Employees now fired will also face increasing financial hardship as the federal government moves to end Job Seekers’ unemployment benefits that were imposed in the first months of the pandemic, doubling previous social security payments. Job Seeker’s Benefits have now been cut by $ 300 to $ 815.70 two weeks, and are returning to the old poverty rate of $ 282.85 a week’s payout from January.
Job Seekers’ pay is being cut to force unemployed into low-paying jobs and the drastically deteriorating conditions that have been created during the pandemic. One of them is the harvest of agricultural products, which the government has reduced travel restrictions on COVID-19 so that the agricultural industry can access it. cheap backpacker power.
The “redundant bloodshed” that has lasted since April has left thousands of jobs destroyed across the university sector.
According to the most recent figures compiled by the National Tertiary Education Union on Sept. 25, nearly 12,500 permanent jobs had been cut off at Australian universities or 10 percent of the entire university workforce before COVID-19 which numbered around 130,000. The union estimates that 90,000 permanent, fixed-term and casual tertiary jobs have been performed eliminated in the last six months.
Many employers are leveraging COVID-19 to restructure and implement workplace changes planned before the pandemic, including moving face-to-face customer service to online services and paving the way for further job outsourcing.
For example, in September, Suncorp, a Brisbane-based banking and insurance group, announced it would permanently close 19 stores in Queensland, New South Wales and Victoria and one business center for a cost of 550 jobs. Most of the shops have been closed since April. A Suncorp spokeswoman said the company “continues to adapt the team to our new operating model.”
Thousands of jobs have been fired at aviation sector, led by Australia’s largest operator, Qantas, despite pocketing millions of dollars in government aid. In late August, the company announced the demolition of 2,400 in-house field staff positions via outsourcing. This is on top of the elimination of 6,000 jobs earlier in the year. Australian Virgin, recently acquired by looter firm Bains Capital, has announced another 150 layoffs above the 3,000 that were cut in August.
Other layoffs include:
Travel agent Flight Center announced this month it would close 91 stores across Australia, destroying hundreds of jobs. The cuts come on top of the 300-store closure and the company’s 4,000 cut in sales and support jobs in the past six months.
As part of a global restructuring, Chevron would cut 230 jobs, or 10 percent of the workforce, in Australian operations. This follows the elimination of 1,500 jobs by companies in July.

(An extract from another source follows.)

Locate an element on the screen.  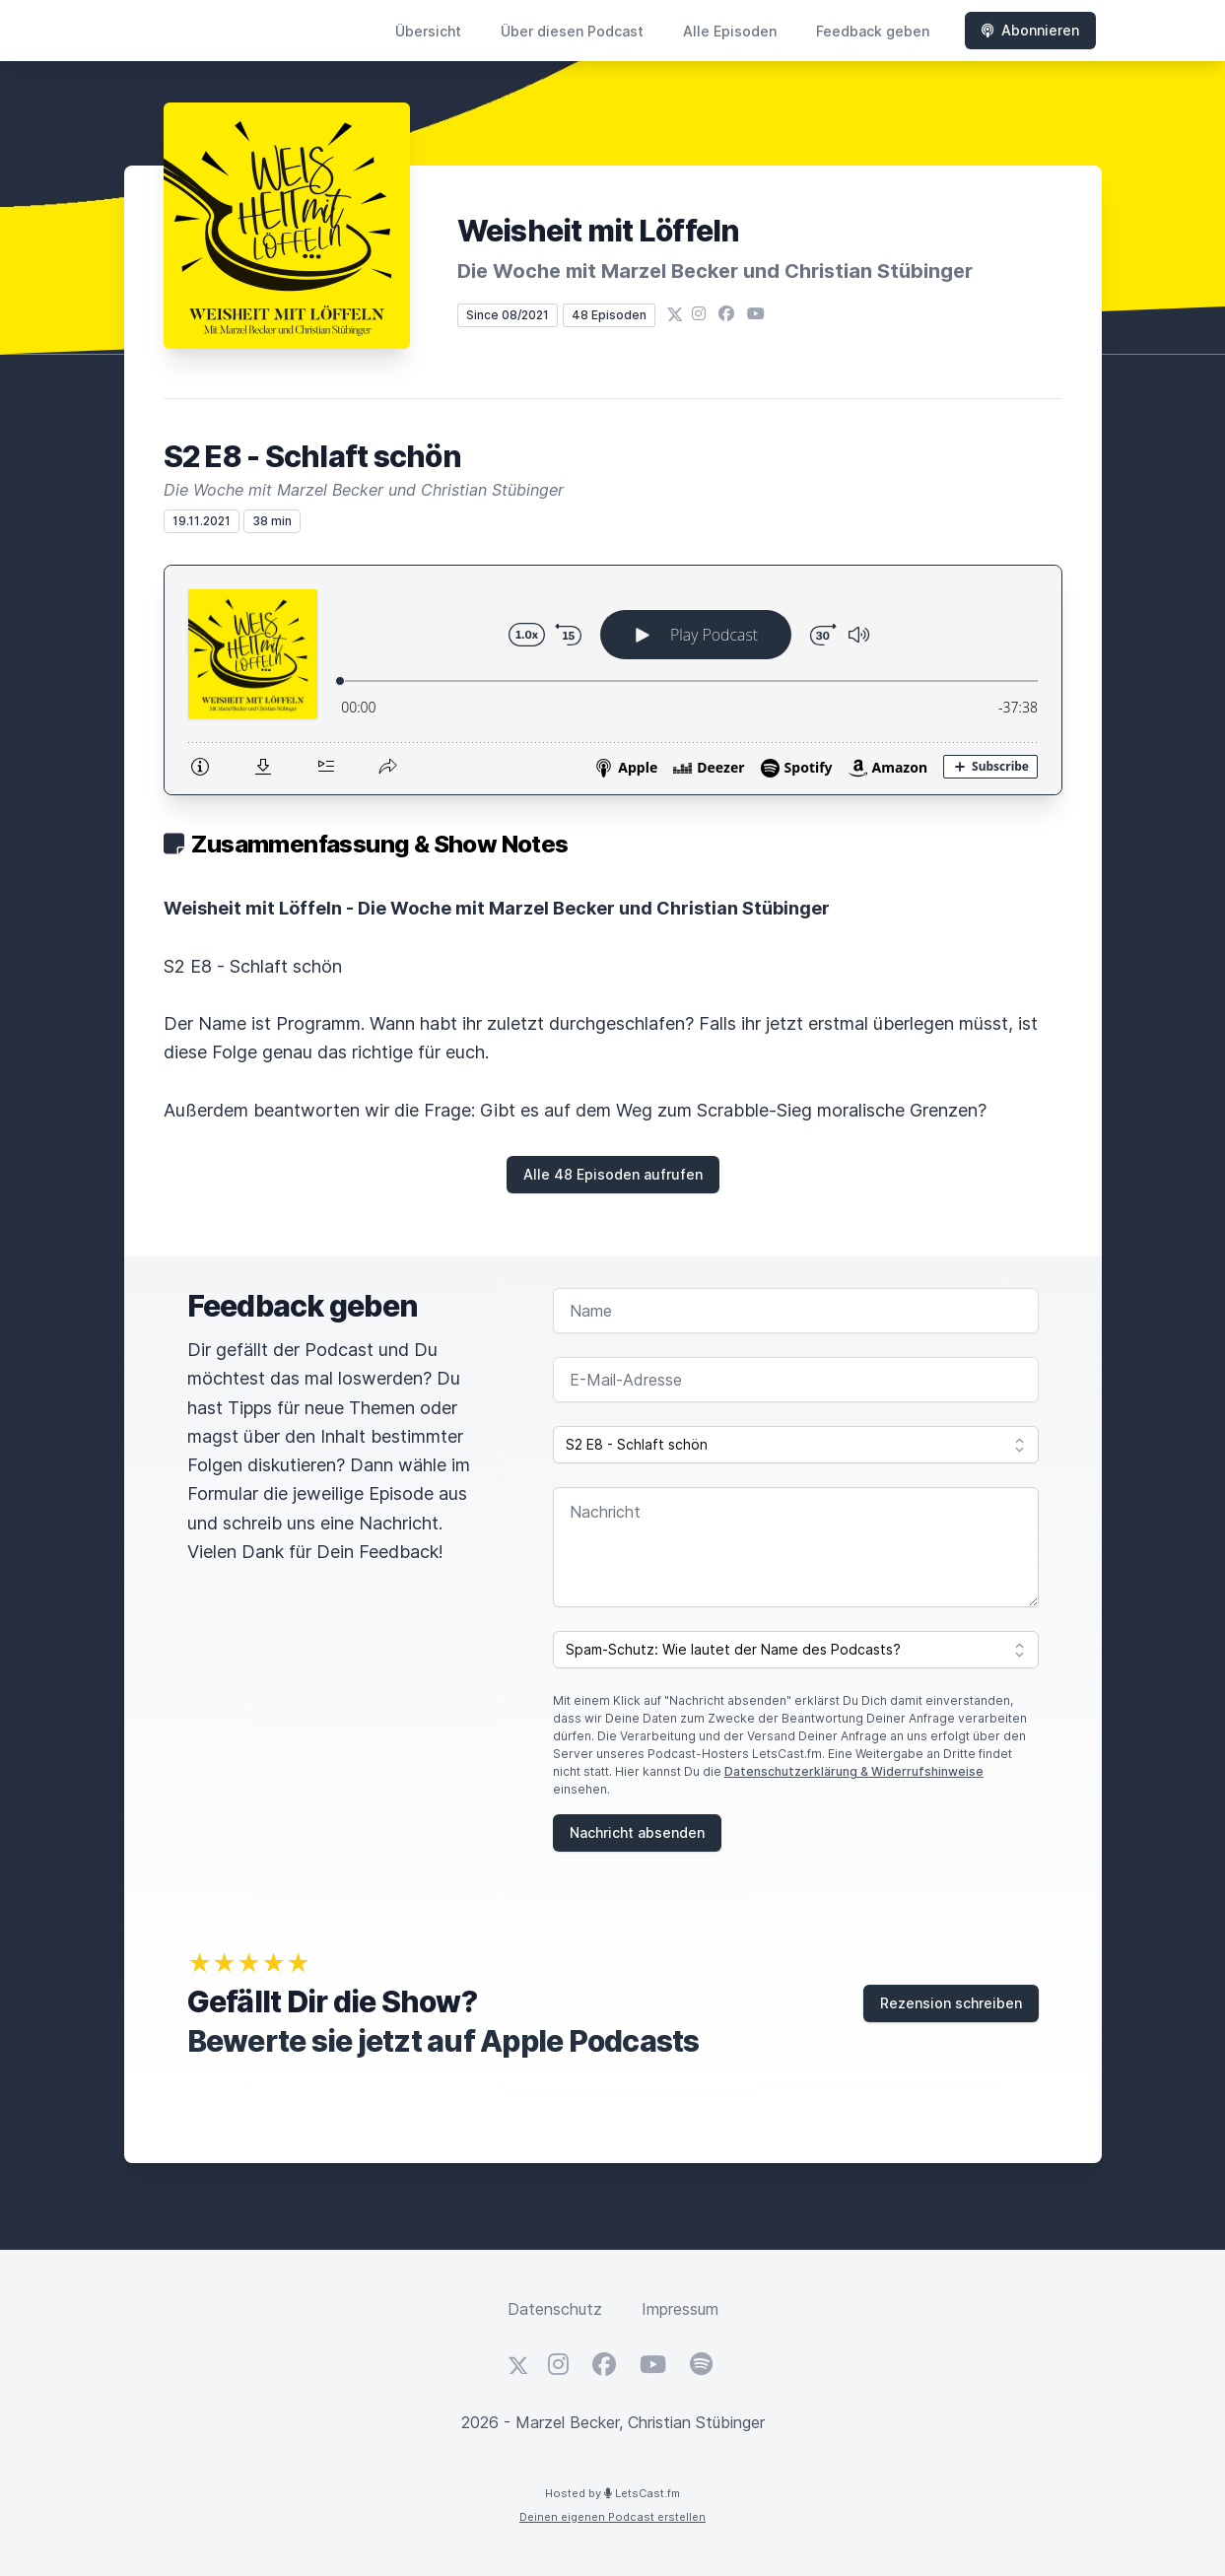
[Podlove Web Player: S2 E8 - Schlaft schön] is located at coordinates (613, 680).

Australia’s largest meat processing company, JBS, last month announced it would cut 600 jobs at its Dinmore plant in Queensland, or a third of the workforce of 1,700. Consulting firm Accenture will cut up to 250 jobs at the Australian operation, as part of an international restructuring to cut 25,000 positions worldwide.

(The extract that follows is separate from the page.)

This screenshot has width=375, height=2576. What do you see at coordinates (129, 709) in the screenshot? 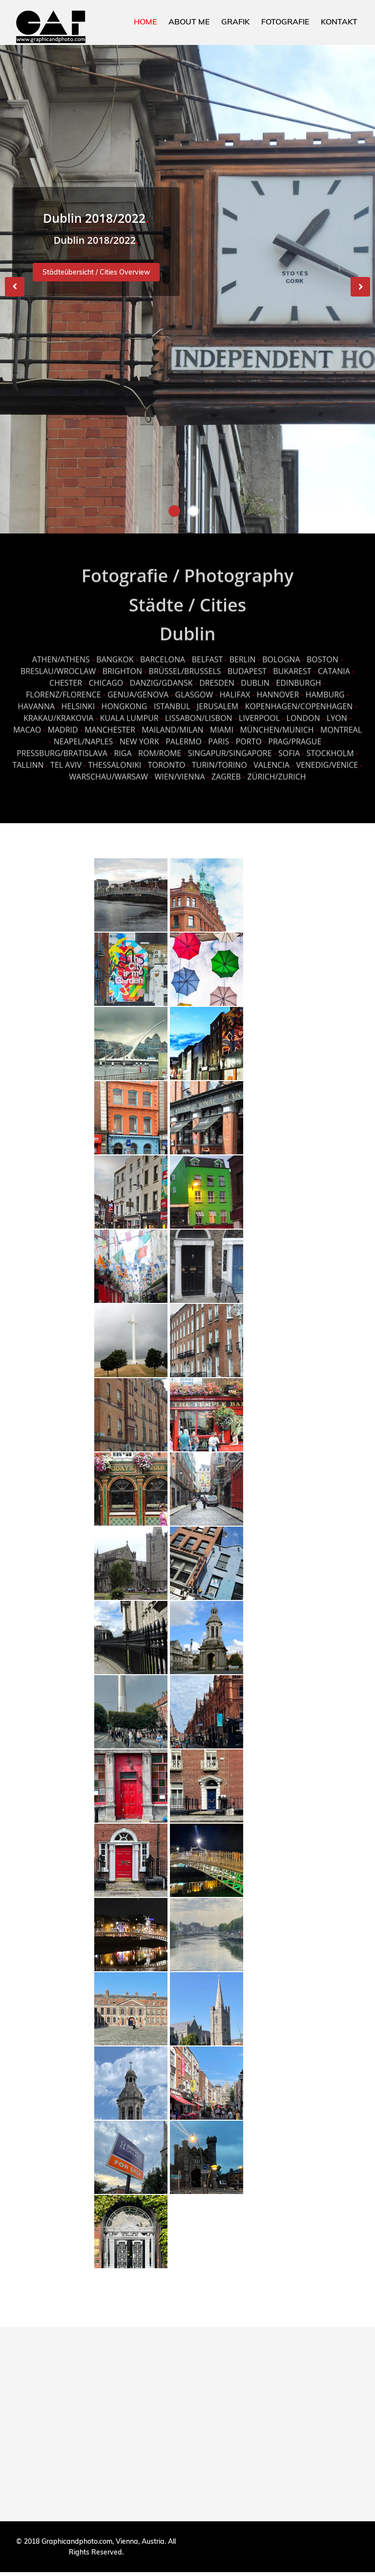
I see `KUALA LUMPUR` at bounding box center [129, 709].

Opera Australia has plans to fire more than 25 percent of its permanent workforce and terminate many other contracts. The company employs more than 300 artists and permanent staff, and provides employment opportunities for up to 1,000 people a year.
That NRL (The National Rugby League) will cut 25 percent of staff, including head office positions, in restructuring to save $ 50 million annually.
That Australian Department of Defense in August it said it would cut 111 jobs across various divisions, including scientific and engineering specialists.